**TASK REQUIREMENTS**
The entries that follow include a run beginning at the line with "CSR wing of SBL" and ending at the line with "their country."; restate that run word for word and leave the rest out.
***** MATERIAL FOR THIS TASK
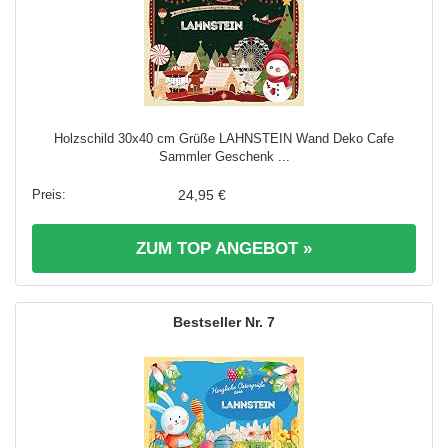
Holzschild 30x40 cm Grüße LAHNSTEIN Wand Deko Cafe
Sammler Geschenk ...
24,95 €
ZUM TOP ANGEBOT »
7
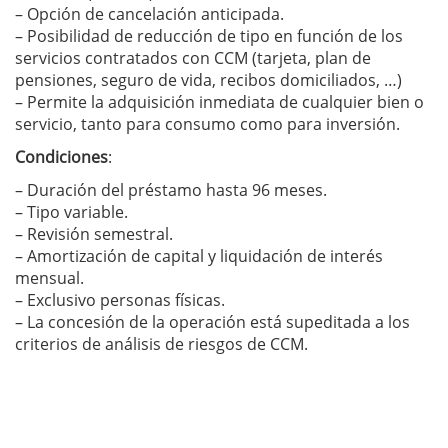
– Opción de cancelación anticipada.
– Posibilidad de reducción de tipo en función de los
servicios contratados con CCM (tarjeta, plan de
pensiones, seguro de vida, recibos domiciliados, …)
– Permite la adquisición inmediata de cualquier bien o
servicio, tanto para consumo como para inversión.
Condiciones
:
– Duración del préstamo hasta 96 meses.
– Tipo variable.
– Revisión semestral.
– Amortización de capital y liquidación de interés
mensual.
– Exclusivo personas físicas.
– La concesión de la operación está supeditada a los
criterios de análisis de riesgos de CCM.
**********
***** MATERIAL FOR THIS TASK
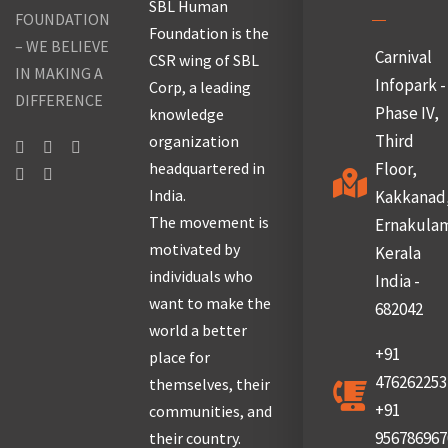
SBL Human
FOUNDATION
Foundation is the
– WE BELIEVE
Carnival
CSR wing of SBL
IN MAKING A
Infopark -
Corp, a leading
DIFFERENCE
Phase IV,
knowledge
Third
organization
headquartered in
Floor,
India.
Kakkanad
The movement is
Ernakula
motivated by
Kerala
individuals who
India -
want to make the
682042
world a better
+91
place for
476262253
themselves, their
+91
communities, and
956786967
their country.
**********
***** MATERIAL FOR THIS TASK
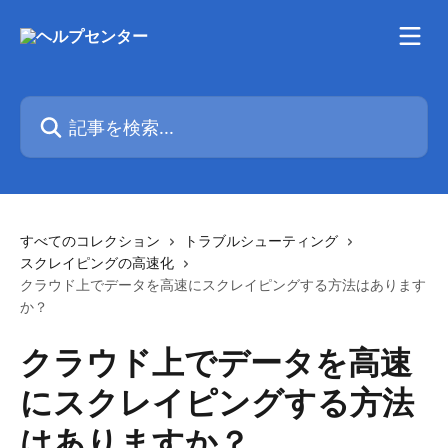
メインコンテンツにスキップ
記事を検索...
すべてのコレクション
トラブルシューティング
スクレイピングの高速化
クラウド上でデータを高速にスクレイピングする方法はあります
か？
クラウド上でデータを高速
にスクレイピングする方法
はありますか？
**********
**WORKED SOLUTION**
CSR wing of SBL
IN MAKING A
Infopark -
Corp, a leading
DIFFERENCE
Phase IV,
knowledge
Third
organization
headquartered in
Floor,
India.
Kakkanad
The movement is
Ernakula
motivated by
Kerala
individuals who
India -
want to make the
682042
world a better
+91
place for
476262253
themselves, their
+91
communities, and
956786967
their country.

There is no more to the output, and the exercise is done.